In an open letter on Monday, Canada's Natural Resources Minister Joe Oliver railed against "radical" groups for trying to stop Enbridge's Northern Gateway pipeline, which would deliver tar sands oil from Alberta to Kitimat, British Columbia, for shipment to Asia.

In his letter yesterday, a day before the first public hearing on the pipeline proposal, Oliver stated the "radical" environmental groups were set on hijacking Canada's economy.

CBC News reports:

"Unfortunately, there are environmental and other radical groups that would seek to block this opportunity to diversify our trade," Oliver said in an open letter.

"Their goal is to stop any major project no matter what the cost to Canadian families in lost jobs and economic growth. No forestry. No mining. No oil. No gas. No more hydro-electric dams."

Oliver says the groups "threaten to hijack our regulatory system to achieve their radical ideological agenda," stack the hearings with people to delay or kill "good projects," attract "jet-setting" celebrities and use funding from "foreign special interest groups."

Oliver continued his message in an interview with CTV. They note:

In an interview with CTV's Power Play on Monday, Oliver said he's concerned that some of the pipeline opposition groups are using American funds to further an "ideological" agenda.

Those groups are "attempting to game the system and create so much delay that the economic viability of the project would be undermined," he said, adding that Canada must expand its oil export market beyond the United States to take advantage of international prices.

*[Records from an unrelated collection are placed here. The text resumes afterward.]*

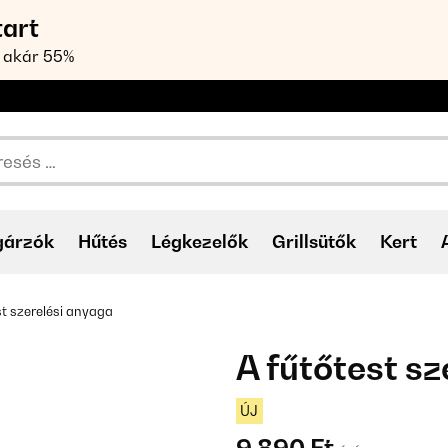
tart
 akár 55%
gárzók
Hűtés
Légkezelők
Grillsütők
Kert
st szerelési anyaga
A fűtőtest s
ÚJ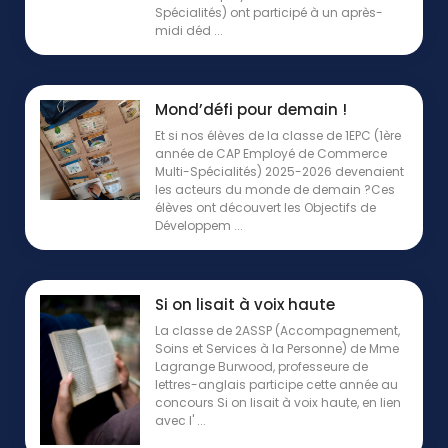
Spécialités) ont participé à un après-
midi déd ...
Mond’défi pour demain !
Et si nos élèves de la classe de 1EPC (1ère
année de CAP Employé de Commerce
Multi-Spécialités) 2025-2026 devenaient
les acteurs du monde de demain ?Ces
élèves ont découvert les Objectifs de
Développem ...
Si on lisait à voix haute
La classe de 2ASSP (Accompagnement,
Soins et Services à la Personne) de Mme
Lagrange Burwood, professeure de
lettres-anglais participe cette année au
concours Si on lisait à voix haute, en lien
avec l' ...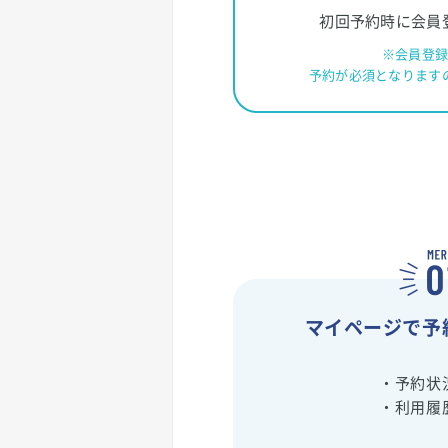
初回予約時に会員
※会員登
予約が必須となります
マイページで予
・予約状
・利用履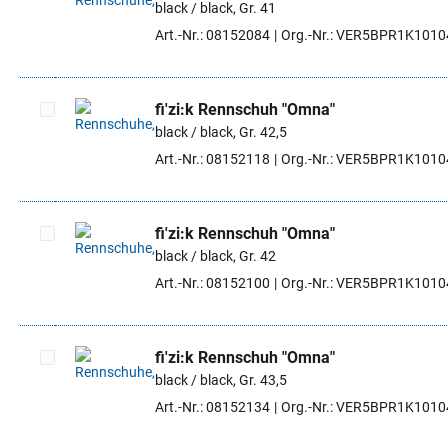
black / black, Gr. 41
Artikel auswählen
Art.-Nr.: 08152084
Org.-Nr.: VER5BPR1K101
fi'zi:k Rennschuh "Omna"
black / black, Gr. 42,5
Artikel auswählen
Art.-Nr.: 08152118
Org.-Nr.: VER5BPR1K101
fi'zi:k Rennschuh "Omna"
black / black, Gr. 42
Artikel auswählen
Art.-Nr.: 08152100
Org.-Nr.: VER5BPR1K101
fi'zi:k Rennschuh "Omna"
black / black, Gr. 43,5
Artikel auswählen
Art.-Nr.: 08152134
Org.-Nr.: VER5BPR1K101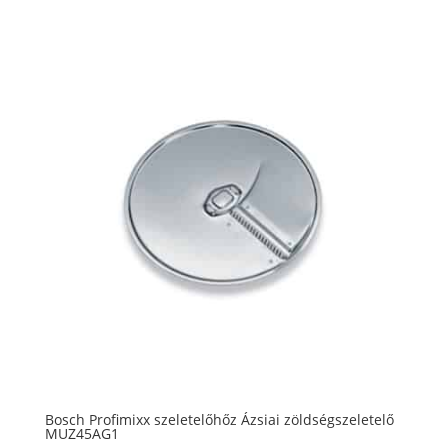
Bosch Profimixx szeletelőhőz Ázsiai zöldségszeletelő
MUZ45AG1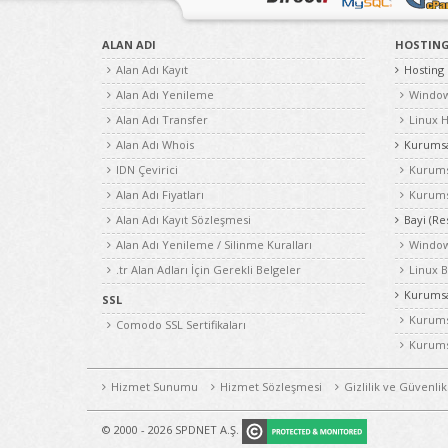
ALAN ADI
HOSTIN
Alan Adı Kayıt
Hosting
Alan Adı Yenileme
Window
Alan Adı Transfer
Linux H
Alan Adı Whois
Kurumsa
IDN Çevirici
Kurums
Alan Adı Fiyatları
Kurums
Alan Adı Kayıt Sözleşmesi
Bayi (Re
Alan Adı Yenileme / Silinme Kuralları
Windows
.tr Alan Adları İçin Gerekli Belgeler
Linux B
Kurumsal
SSL
Kurumsa
Comodo SSL Sertifikaları
Kurumsa
Hizmet Sunumu
Hizmet Sözleşmesi
Gizlilik ve Güvenlik
© 2000 - 2026 SPDNET A.Ş.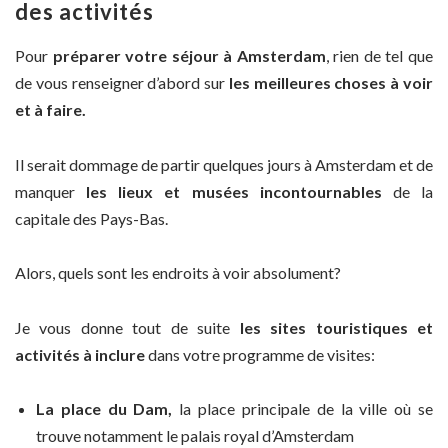
des activités
Pour
préparer votre séjour à Amsterdam
, rien de tel que
de vous renseigner d’abord sur
les meilleures choses à voir
et à faire.
Il serait dommage de partir quelques jours à Amsterdam et de
manquer
les lieux et musées incontournables
de la
capitale des Pays-Bas.
Alors, quels sont les endroits à voir absolument?
Je vous donne tout de suite
les sites touristiques et
activités à inclure
dans votre programme de visites:
La place du Dam,
la place principale de la ville où se
trouve notamment le palais royal d’Amsterdam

Canadian environmentalist David Suzuki reacted to Oliver's messaging:

"Environmentalists want to 'live within our means,' 'save some for tomorrow,' think about the 'legacy we leave for our children.' That strikes me as a pretty conservative approach," Suzuki said in a statement sent to CBC's Evan Solomon.

"We have become so powerful and demanding that we are negatively impacting air, water, soil and biodiversity, the very source of our lives and livelihood," the scientist and broadcaster said. "That's what environmentalists are concerned about and the minister's diatribe prevents us from having this important discussion of values and balance."

John Bennett, Sierra Club Canada Executive Director, scoffed at the charges of radicalism. In an open letter in response to Oliver's letter, he wrote:

Mr. Oliver says “environmentalists and radicals” just want to delay the scheme until it becomes economically unviable - an interesting charge. But is that really what’s happening – is that really what we do? Is asking government to make sure development is economically and environmentally sustainable and in the best interest of local residents and Canadians just a delay tactic? Of course not.

Haven’t we already learned the hard way that NOT asking tough questions can lead to devastating unintended environmental consequences? Last week I saw a news report on the reestablishment of eagles in New Jersey. They had dwindled to one pair by 1980. Back then there was no environmental assessment of DDT - just assurances from industry and government that it was safe and good for the economy. The eagles, falcons and other birds of prey are thankfully recovering because of “environmentalists and radicals” like Rachel Carson who used their democratic right raise the alarm and ask tough questions. Thankfully the government listened to, rather than attack, environmentalists and acted before it was too late.

Mr. Oliver’s other point is that foreign foundations are influencing Canadian public dialogue. We are preached to every day that we are in a global market where goods and ideas no longer have borders. Soliciting foreign investment, we are told in the sermons of CEOs and government ministers, is key to our future. The oil industry certainly seeks foreign investment ($100 billion and counting), including from the government of China through its state-owned oil companies.

It’s interesting how Mr. Oliver failed to raise concerns over revelations that Alberta secretly worked with the oil industry to develop a PR campaign and joint messaging to counter Canadians’ well-justified concerns about fracking. Further, recent press reports indicate that oil executives and their lobbyists have had the greatest number of meetings with ministers and government officials (including Mr. Oliver).

I guess that’s why we don’t see any feigned indignation from Mr. Oliver about big oil influencing Canadian policy.